I might be in the minority but I don't think you're crazy. I say go for it if your family is not holding you back.

I can actually relate some. I used to think I would end up in med school and I still sometimes wonder about it. I'm still pretty sure I'm not really suited to be a doctor (and I'm happy that I'm an engineer) but I know if I would have been able to survive the path to getting to be a doctor, it would still have been rewarding.

This is not just a passing fancy for you (heck, it's totally normal to wonder what it would like to be a doctor or astronaut, or even a monarch or rice farmer). You are serious, you have the drive to do it, and I'm sure you have the skills. You even have the means to do it (compared to some folks), though budgets will be tight.

Keep in mind just because you go for it does not mean you'll pass the MCAT, get into a good school, survive med school, pass your boards (4 of them I think), get placed/matched to a residency, etc.... But since you are really serious about it and have made some preparations I think you should go for it.

Just ensure that you are doing other things to prepare, such as:

- make sure your wife is supportive and willing to work to supplement the income

- make sure you have a decently padded emergency/savings fund to help you make it in case your wife loses her job too.

- spend some time volunteering and serving the sick, elderly, and/or shadowing a doctor in a specialty you're interested in... so you have a better glimpse of what it's like to be around folks like this all the time. (see if you can incorporate with engineering, even... for example you could go on medical or dental missions trip with a church or service group, and help with building an orphanage or clinic. check out engineers without borders or engineering ministries international too...)

Anyway, that's just my two cents.

P.S. when my bro was in med school he said he met folks from all walks of life, not just young people fresh out of college. He met a former judge! I never asked if that guy finished med school though.


----------



## csb (Sep 25, 2009)

I have a friend who just graduated med school...and has $200K in debt. He's single and glad that he is, because his married friends struggled the whole way through. One doctor he's working with in Residency is already talking divorce with her husband. He's making $12 an hour living just outside of Boston. I echo what everyone else has said...this has to be absolutely what you want to do, because the demands of med school are huge and the payoff just simply isn't there financially.


----------



## MA_PE (Sep 25, 2009)

csb said:


> I have a friend who just graduated med school...and has $200K in debt. He's single and glad that he is, because his married friends struggled the whole way through. One doctor he's working with in Residency is already talking divorce with her husband. He's making $12 an hour living just outside of Boston. I echo what everyone else has said...this has to be absolutely what you want to do, because the demands of med school are huge and the payoff just simply isn't there financially.
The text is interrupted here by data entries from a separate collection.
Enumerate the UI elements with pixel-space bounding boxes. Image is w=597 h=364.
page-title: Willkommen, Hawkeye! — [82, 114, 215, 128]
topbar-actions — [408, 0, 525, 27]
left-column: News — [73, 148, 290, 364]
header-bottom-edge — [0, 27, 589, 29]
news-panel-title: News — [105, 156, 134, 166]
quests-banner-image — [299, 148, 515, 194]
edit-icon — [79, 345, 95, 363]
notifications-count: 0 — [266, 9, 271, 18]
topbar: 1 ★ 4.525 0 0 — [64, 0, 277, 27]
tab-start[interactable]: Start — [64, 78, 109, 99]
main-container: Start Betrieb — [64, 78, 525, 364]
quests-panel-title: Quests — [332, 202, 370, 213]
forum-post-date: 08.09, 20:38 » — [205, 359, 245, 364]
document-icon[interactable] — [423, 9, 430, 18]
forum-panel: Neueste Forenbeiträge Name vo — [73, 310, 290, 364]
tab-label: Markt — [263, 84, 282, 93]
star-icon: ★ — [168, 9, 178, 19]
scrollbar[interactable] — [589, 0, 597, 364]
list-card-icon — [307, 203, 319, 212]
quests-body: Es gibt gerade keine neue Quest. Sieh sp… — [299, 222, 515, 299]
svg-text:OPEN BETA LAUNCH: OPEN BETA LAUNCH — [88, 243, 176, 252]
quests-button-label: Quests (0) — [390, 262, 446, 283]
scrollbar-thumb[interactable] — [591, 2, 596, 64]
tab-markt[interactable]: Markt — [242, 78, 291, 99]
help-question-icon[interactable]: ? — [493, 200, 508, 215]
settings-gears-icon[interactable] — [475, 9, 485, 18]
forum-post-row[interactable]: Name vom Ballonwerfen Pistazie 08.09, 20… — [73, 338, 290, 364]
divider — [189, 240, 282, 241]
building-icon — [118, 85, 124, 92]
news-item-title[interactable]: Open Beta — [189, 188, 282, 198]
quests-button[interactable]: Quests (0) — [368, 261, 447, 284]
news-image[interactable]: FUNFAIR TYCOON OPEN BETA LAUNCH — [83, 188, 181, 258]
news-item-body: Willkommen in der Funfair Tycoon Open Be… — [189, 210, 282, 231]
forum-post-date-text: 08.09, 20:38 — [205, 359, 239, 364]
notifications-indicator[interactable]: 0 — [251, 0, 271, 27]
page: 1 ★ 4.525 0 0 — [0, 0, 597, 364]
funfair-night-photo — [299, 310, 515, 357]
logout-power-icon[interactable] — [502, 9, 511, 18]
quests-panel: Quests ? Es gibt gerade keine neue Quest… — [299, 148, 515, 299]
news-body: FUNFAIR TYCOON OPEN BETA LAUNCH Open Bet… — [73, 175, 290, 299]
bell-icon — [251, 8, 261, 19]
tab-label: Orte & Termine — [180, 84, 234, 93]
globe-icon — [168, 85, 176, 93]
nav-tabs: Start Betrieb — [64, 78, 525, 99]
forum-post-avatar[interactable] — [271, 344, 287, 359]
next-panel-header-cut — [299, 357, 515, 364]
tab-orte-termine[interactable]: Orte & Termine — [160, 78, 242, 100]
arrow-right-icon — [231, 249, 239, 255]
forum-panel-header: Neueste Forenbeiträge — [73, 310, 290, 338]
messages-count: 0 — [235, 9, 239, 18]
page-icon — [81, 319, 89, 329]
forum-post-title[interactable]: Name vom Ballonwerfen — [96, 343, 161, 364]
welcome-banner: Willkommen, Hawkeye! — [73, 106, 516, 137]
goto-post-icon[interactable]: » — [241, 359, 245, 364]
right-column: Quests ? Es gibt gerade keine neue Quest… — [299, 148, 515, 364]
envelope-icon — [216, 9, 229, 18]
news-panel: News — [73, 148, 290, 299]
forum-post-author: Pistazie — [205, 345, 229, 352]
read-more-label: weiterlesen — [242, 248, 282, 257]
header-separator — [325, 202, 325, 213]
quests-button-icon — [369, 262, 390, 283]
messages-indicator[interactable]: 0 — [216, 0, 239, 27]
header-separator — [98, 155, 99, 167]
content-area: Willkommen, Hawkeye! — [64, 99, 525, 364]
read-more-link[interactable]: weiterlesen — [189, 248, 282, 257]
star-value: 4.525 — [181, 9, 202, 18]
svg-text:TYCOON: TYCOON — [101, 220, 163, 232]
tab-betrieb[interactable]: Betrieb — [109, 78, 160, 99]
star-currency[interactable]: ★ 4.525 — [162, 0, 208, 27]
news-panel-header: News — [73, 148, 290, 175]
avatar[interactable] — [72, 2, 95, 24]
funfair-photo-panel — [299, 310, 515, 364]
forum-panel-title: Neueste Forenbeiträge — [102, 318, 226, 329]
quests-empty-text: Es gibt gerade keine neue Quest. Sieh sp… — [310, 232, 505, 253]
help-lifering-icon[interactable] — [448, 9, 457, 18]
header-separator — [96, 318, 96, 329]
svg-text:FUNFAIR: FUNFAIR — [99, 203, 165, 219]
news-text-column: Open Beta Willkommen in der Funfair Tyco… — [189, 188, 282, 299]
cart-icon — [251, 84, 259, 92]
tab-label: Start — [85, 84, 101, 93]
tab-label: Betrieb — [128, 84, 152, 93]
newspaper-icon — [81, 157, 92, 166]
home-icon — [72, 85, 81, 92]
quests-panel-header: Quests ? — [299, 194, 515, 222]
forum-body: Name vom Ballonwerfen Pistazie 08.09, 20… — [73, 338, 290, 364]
What hospital near Boston? I don't want to trust my health to some guy who just graduated med school and is making $12/hour.

PS it's impossible to "live" just outside of Boston making $12/hour. He may have shelter and not be homeless but he ain't "living".


----------



## RIP - VTEnviro (Sep 25, 2009)

> What hospital near Boston? I don't want to trust my health to some guy who just graduated med school and is making $12/hour.
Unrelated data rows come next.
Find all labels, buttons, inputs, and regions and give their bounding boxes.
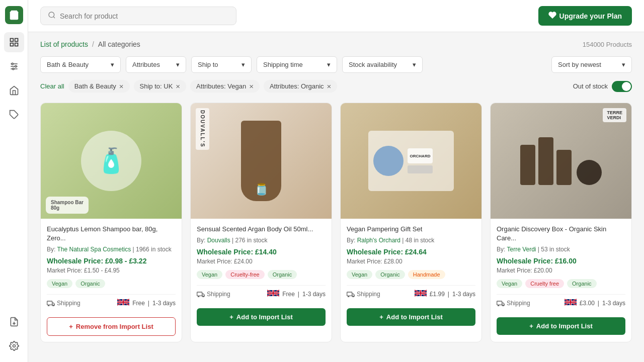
remove-vegan-tag[interactable]: ×	[249, 82, 254, 90]
toggle-knob	[622, 82, 631, 91]
wholesale-price: Wholesale Price: £14.40	[197, 248, 326, 256]
stock-filter[interactable]: Stock availability ▾	[342, 56, 423, 73]
svg-point-21	[198, 296, 199, 297]
product-body: Sensual Scented Argan Body Oil 50ml... B…	[191, 219, 332, 308]
product-title: Organic Discovery Box - Organic Skin Car…	[497, 225, 625, 243]
sidebar-item-filters[interactable]	[4, 56, 24, 76]
sort-filter[interactable]: Sort by newest ▾	[551, 56, 632, 73]
chevron-down-icon: ▾	[176, 61, 180, 68]
chevron-down-icon: ▾	[622, 61, 625, 68]
app-logo[interactable]	[5, 6, 23, 24]
product-tag: Organic	[567, 279, 597, 288]
sidebar-item-settings[interactable]	[4, 336, 24, 356]
breadcrumb-link[interactable]: List of products	[40, 40, 88, 48]
remove-uk-tag[interactable]: ×	[176, 82, 180, 90]
filter-tag-vegan[interactable]: Attributes: Vegan ×	[190, 80, 260, 93]
product-tag: Handmade	[408, 270, 445, 279]
market-price: Market Price: £1.50 - £4.95	[47, 267, 176, 274]
truck-icon	[197, 291, 205, 297]
shipping-time-filter[interactable]: Shipping time ▾	[257, 56, 337, 73]
product-card: 🧴 Shampoo Bar80g Eucalyptus Lemon Shampo…	[40, 103, 182, 342]
product-body: Vegan Pampering Gift Set By: Ralph's Orc…	[341, 219, 481, 308]
search-box[interactable]	[40, 7, 236, 25]
add-to-import-button[interactable]: + Add to Import List	[197, 308, 326, 326]
heart-icon	[548, 11, 556, 21]
product-tags: VeganOrganic	[47, 279, 176, 288]
filter-tag-uk[interactable]: Ship to: UK ×	[134, 80, 187, 93]
clear-all-button[interactable]: Clear all	[40, 82, 64, 90]
add-to-import-button[interactable]: + Add to Import List	[497, 317, 625, 335]
wholesale-price: Wholesale Price: £24.64	[347, 248, 475, 256]
svg-rect-28	[497, 301, 502, 305]
product-tag: Vegan	[347, 270, 372, 279]
shipping-details: Free | 1-3 days	[117, 299, 176, 307]
product-image: ORCHARD	[341, 103, 481, 219]
product-tag: Organic	[375, 270, 405, 279]
chevron-down-icon: ▾	[413, 61, 416, 68]
search-input[interactable]	[60, 12, 229, 20]
sidebar-item-import[interactable]	[4, 312, 24, 332]
truck-icon	[497, 300, 505, 306]
uk-flag-icon	[415, 290, 427, 298]
truck-icon	[347, 291, 355, 297]
svg-point-9	[15, 65, 16, 67]
shipping-label: Shipping	[47, 300, 80, 307]
product-tag: Cruelty-free	[225, 270, 264, 279]
svg-point-29	[498, 305, 499, 306]
chevron-down-icon: ▾	[327, 61, 331, 68]
plus-icon: +	[229, 313, 233, 321]
product-tag: Vegan	[497, 279, 522, 288]
uk-flag-icon	[267, 290, 279, 298]
svg-point-30	[503, 305, 504, 306]
filters-row: Bath & Beauty ▾ Attributes ▾ Ship to ▾ S…	[40, 56, 632, 73]
breadcrumb-separator: /	[92, 40, 94, 48]
breadcrumb-current: All categories	[98, 40, 140, 48]
sidebar-item-store[interactable]	[4, 80, 24, 101]
shipping-details: £3.00 | 1-3 days	[565, 299, 625, 307]
category-filter[interactable]: Bath & Beauty ▾	[40, 56, 121, 73]
product-body: Eucalyptus Lemon Shampoo bar, 80g, Zero.…	[41, 219, 182, 317]
remove-from-import-button[interactable]: + Remove from Import List	[47, 317, 176, 336]
svg-line-15	[53, 17, 55, 18]
shipping-details: £1.99 | 1-3 days	[415, 290, 475, 298]
product-tags: VeganOrganicHandmade	[347, 270, 475, 279]
upgrade-button[interactable]: Upgrade your Plan	[538, 6, 632, 26]
out-of-stock-toggle-container: Out of stock	[573, 81, 632, 92]
product-count: 154000 Products	[583, 41, 632, 48]
product-tag: Organic	[75, 279, 105, 288]
remove-organic-tag[interactable]: ×	[327, 82, 332, 90]
market-price: Market Price: £24.00	[197, 258, 326, 265]
add-to-import-button[interactable]: + Add to Import List	[347, 308, 475, 326]
product-card: 🫙 DOUVALL'S Sensual Scented Argan Body O…	[190, 103, 332, 342]
svg-point-13	[13, 345, 15, 347]
content-area: List of products / All categories 154000…	[28, 32, 644, 362]
plus-icon: +	[379, 313, 383, 321]
breadcrumb: List of products / All categories 154000…	[40, 40, 632, 48]
sidebar-item-tags[interactable]	[4, 105, 24, 125]
product-supplier: By: Douvalls | 276 in stock	[197, 237, 326, 244]
uk-flag-icon	[117, 299, 129, 307]
header: Upgrade your Plan	[28, 0, 644, 32]
out-of-stock-toggle[interactable]	[612, 81, 632, 92]
sidebar-item-products[interactable]	[4, 32, 24, 52]
product-image: 🧴 Shampoo Bar80g	[41, 103, 182, 219]
attributes-filter[interactable]: Attributes ▾	[126, 56, 186, 73]
filter-tag-bath[interactable]: Bath & Beauty ×	[68, 80, 130, 93]
ship-to-filter[interactable]: Ship to ▾	[191, 56, 252, 73]
product-tag: Organic	[268, 270, 297, 279]
filter-tag-organic[interactable]: Attributes: Organic ×	[264, 80, 337, 93]
shipping-row: Shipping Free | 1-3 days	[197, 285, 326, 302]
product-supplier: By: Ralph's Orchard | 48 in stock	[347, 237, 475, 244]
shipping-row: Shipping £3.00 | 1-3 days	[497, 294, 625, 311]
product-supplier: By: Terre Verdi | 53 in stock	[497, 246, 625, 253]
shipping-label: Shipping	[347, 291, 380, 298]
product-image: TERREVERDI	[491, 103, 631, 219]
product-supplier: By: The Natural Spa Cosmetics | 1966 in …	[47, 246, 176, 253]
wholesale-price: Wholesale Price: £0.98 - £3.22	[47, 257, 176, 265]
product-tag: Vegan	[197, 270, 222, 279]
truck-icon	[47, 300, 55, 306]
sidebar	[0, 0, 28, 362]
svg-rect-1	[10, 39, 13, 42]
remove-bath-tag[interactable]: ×	[119, 82, 124, 90]
plus-icon: +	[69, 323, 73, 330]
Seriously! I'm glad I had my foot operations in Worcester, which falls outside the 'just outside' category.


----------



## Dleg (Sep 25, 2009)

I think csb said it was the doctor's husband that was making $12/hour, not the doctor?


----------



## Guest (Sep 25, 2009)

VTEnviro said:


> Seriously! I'm glad I had my foot operations in Worcester, which falls outside the 'just outside' category.


rlyflag:

Ex Mrs JR was from Lowell ... just a little further down the street ... scary place!

JR


----------



## csb (Sep 26, 2009)

VTEnviro said:


> Seriously! I'm glad I had my foot operations in Worcester, which falls outside the 'just outside' category.
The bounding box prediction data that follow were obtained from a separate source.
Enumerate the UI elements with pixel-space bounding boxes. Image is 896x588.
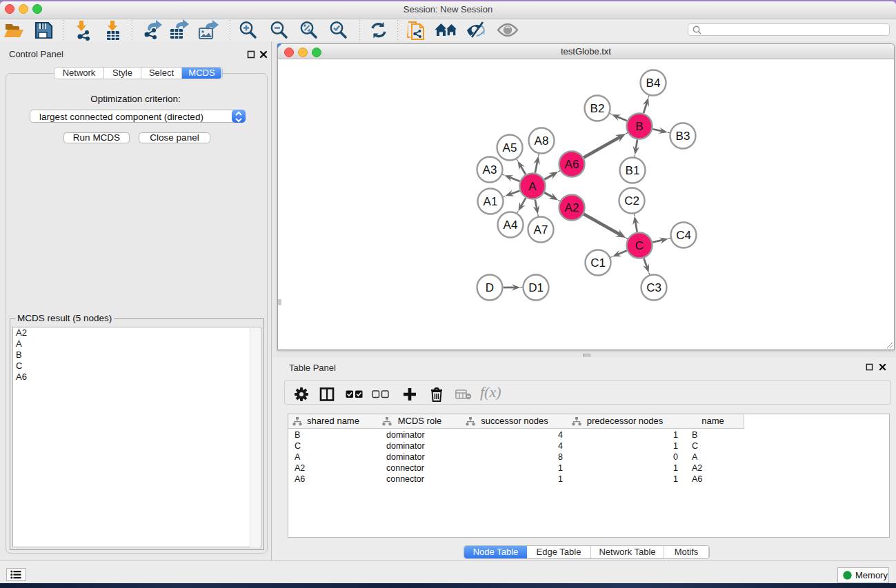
- svg-text:B: B: [635, 120, 643, 133]
- svg-text:A4: A4: [504, 219, 518, 232]
- svg-text:B4: B4: [646, 77, 661, 90]
- svg-text:C: C: [635, 239, 644, 252]
- svg-text:C3: C3: [646, 281, 661, 294]
- svg-text:A6: A6: [565, 158, 579, 171]
- svg-text:A: A: [528, 180, 537, 193]
- svg-text:C4: C4: [676, 229, 691, 242]
- svg-text:B3: B3: [676, 130, 690, 143]
- svg-text:D1: D1: [528, 281, 544, 294]
- svg-text:A7: A7: [534, 223, 548, 236]
- svg-text:D: D: [486, 281, 494, 294]
- svg-text:B1: B1: [626, 164, 640, 177]
- svg-text:C2: C2: [624, 194, 639, 207]
- svg-text:A1: A1: [484, 195, 498, 208]
- svg-text:C1: C1: [590, 256, 606, 270]
- svg-text:B2: B2: [590, 102, 605, 115]
- svg-text:A3: A3: [483, 163, 497, 176]
- svg-text:A5: A5: [503, 141, 517, 154]
- svg-text:A8: A8: [535, 134, 549, 148]
- svg-text:A2: A2: [565, 201, 579, 214]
The doctor is the one making $12/hour and he's at UMass in Worcester. Kinda the same way we all make crap money when we first start, he makes crap money. He's hoping to pay off his loans in many years. He's still got some other loan out that makes it possible for him to make ends meet. There are so many costs that went into him becoming a doctor that were over and beyond tuition...when he interviewed for residencies, a lot of the travel was on his own dime. Just to apply for residencies cost hundreds of dollars. All this was coupled with him not being allowed to work an outside job, so basically he lived on loans. This was after having been a full ride undergrad and getting scholarships during medical school. It's just a lot of money.

Ahem...and I know this is political thing, but his residency in emergency medicine means he mostly treats drug addicts, uninsured, and illegal immigrants. For every real emergency case, he does a lot of free clinic type of stuff.


----------



## CivE Bricky (Oct 2, 2009)

Chucktown -

Beyond a doubt, you need a different job with a different emphasis.

I think there's lots of good discussion here. JR said much of what I wanted to say - and quite well.

I agree there's more going on with you than a burning desire to be a doc.

I agree you need to know way more about what medicine really is before you decide whether to go that route...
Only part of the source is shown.